Liam les mains dans les poches essaie de faire entendre raison à Uzu.
- Je le déteste tu sais, avoue ce dernier. Je me souviens qu'il n'a rien fait pour m'aider, il a assisté à tous ça, sans lever le petit doigt, aussi bourré que les autres. Même s'il ne m'a pas touché. Et ça je n'en suis pas sûr du tout. Je ne peux pas pardonner, il était là.
- Pourquoi tiens-tu as faire quelque chose pour lui alors ? Laisse-les faire appel, il sera rejeté et on en parle plus.
- Parce que je suis persuadé que sans lui et son pote, je ne serais plus là pour en parler.
- Ok, c'est toi qui vois. Je tente de le recontacter, qu'on le rencontre en dehors. L'autre garçon, tu ne le remets pas du tout ?
- Ça n'est pas que je ne m'en souviens pas, c'était vraiment la première fois que je le voyais. Je suis certain qu'il ne fait pas partie de leur bande.
- Tu sais qu'en plus, à lui, tu risques de lui causer des problèmes ? Choisir la vérité c'est pas toujours le plus intelligent.
Gabriel traine le long du couloir du premier, passe et repasse devant le bureau, les écoute quelques secondes par la porte entrouverte puis poursuit son chemin, va s'assoir sur une chaise en haut de l'escalier, feuillette quelques magasines, observe les allées et venues des gens.
À la porte du bureau voisin de Liam, un homme matte les deux autres, un grand brun à la musculature proéminente. Il est bientôt rejoint par un collègue. Gabriel s'interroge sur la curiosité du premier gars, l'autre, il le reconnait sans difficulté. Il se souvient très bien du mec étant venu les chercher Uzu et lui au poste de police, lors de l'altercation durant laquelle son amant a perdu la tête et s'est acharné sur leurs agresseurs, Marc. Il tend l'oreille afin de comprendre ce qui se dit.
- Nicolas ! Je te surprends à espionner ton collègue ! Attention je pourrais te dénoncer ! le menace Marc gentiment.

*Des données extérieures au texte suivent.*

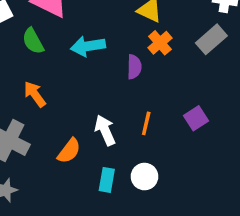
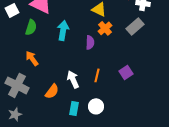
green semicircle: (33, 41) -> (31, 27), turned -133
cyan arrow: (88, 46) -> (63, 30), turned 108

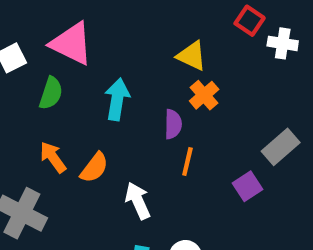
gray rectangle: (135, 26) -> (281, 147), moved
orange line: (97, 75) -> (187, 161), moved
orange semicircle: (52, 91) -> (94, 168), moved

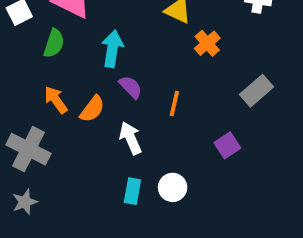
orange cross: (204, 95) -> (207, 43), moved
purple semicircle: (173, 124) -> (131, 87), moved, turned -45
purple square: (248, 186) -> (227, 145), moved

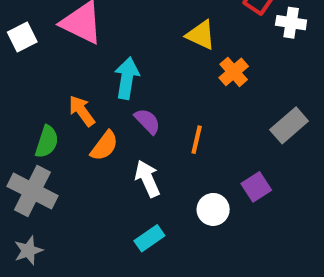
green semicircle: (54, 43) -> (47, 142), moved
orange arrow: (56, 100) -> (82, 111), moved
white circle: (173, 187) -> (213, 209), moved
cyan rectangle: (132, 191) -> (149, 238), turned 45

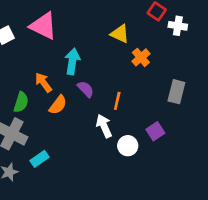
gray rectangle: (289, 125) -> (176, 92), turned -35
white arrow: (147, 179) -> (104, 126), moved
cyan rectangle: (149, 238) -> (39, 159), moved

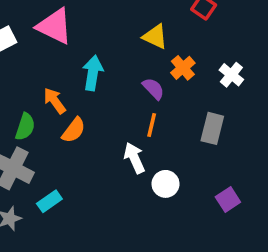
white cross: (178, 26) -> (231, 75), moved, turned 30
purple semicircle: (86, 89) -> (153, 89), moved
gray rectangle: (176, 92) -> (212, 128), moved
purple square: (155, 131) -> (228, 199), moved

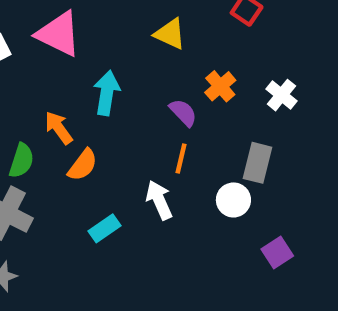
yellow triangle: (155, 37) -> (170, 34), moved
white circle: (166, 184) -> (233, 200), moved
cyan rectangle: (49, 201) -> (105, 228), moved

- Va-y ne te gènes pas pour moi.
- Ce que tu vois t'intéresse toujours autant ?
- Non et Liam a vraiment de drôles de goûts en matière de mecs, estime Nicolas en tirant la moue.
- Je sens une pointe de déception.
- Exactement, de la déception, c'est le mot juste. C'est un bel homme, que peut-il trouver à ces gringalets ?
- Je pensais que ce petit japonais était unique, j'ignorais que Liam avait d'autres relations, tu es meilleur détective que moi.
- Je ne crois pas qu'on puisse appeler ça une relation, en tout cas, ça ne le rend pas plus heureux.
- Certain ont besoin d'être malheureux pour se sentir vivant, le bonheur est plus compliqué à atteindre.
- C'est un maso.
- Oui, je crois que c'est le mot en effet. Ne suis pas la même voie, un conseil arrête les frais. Liam, je me suis déjà cassé les dents dessus.
- Ha ne t'inquiète pas, je n'ai pas l'intention d'insister. Je trouve ça dommage c'est tout.
- Je crois qu'on nous écoute.
Gabriel baisse la tête, pas assez vite, le jeune Nicolas se retourne.
- Moins gringalet mais aussi zarbi que le gars qui traine chez Liam, c'est revenu à la mode ou quoi les folles peinturlurées ?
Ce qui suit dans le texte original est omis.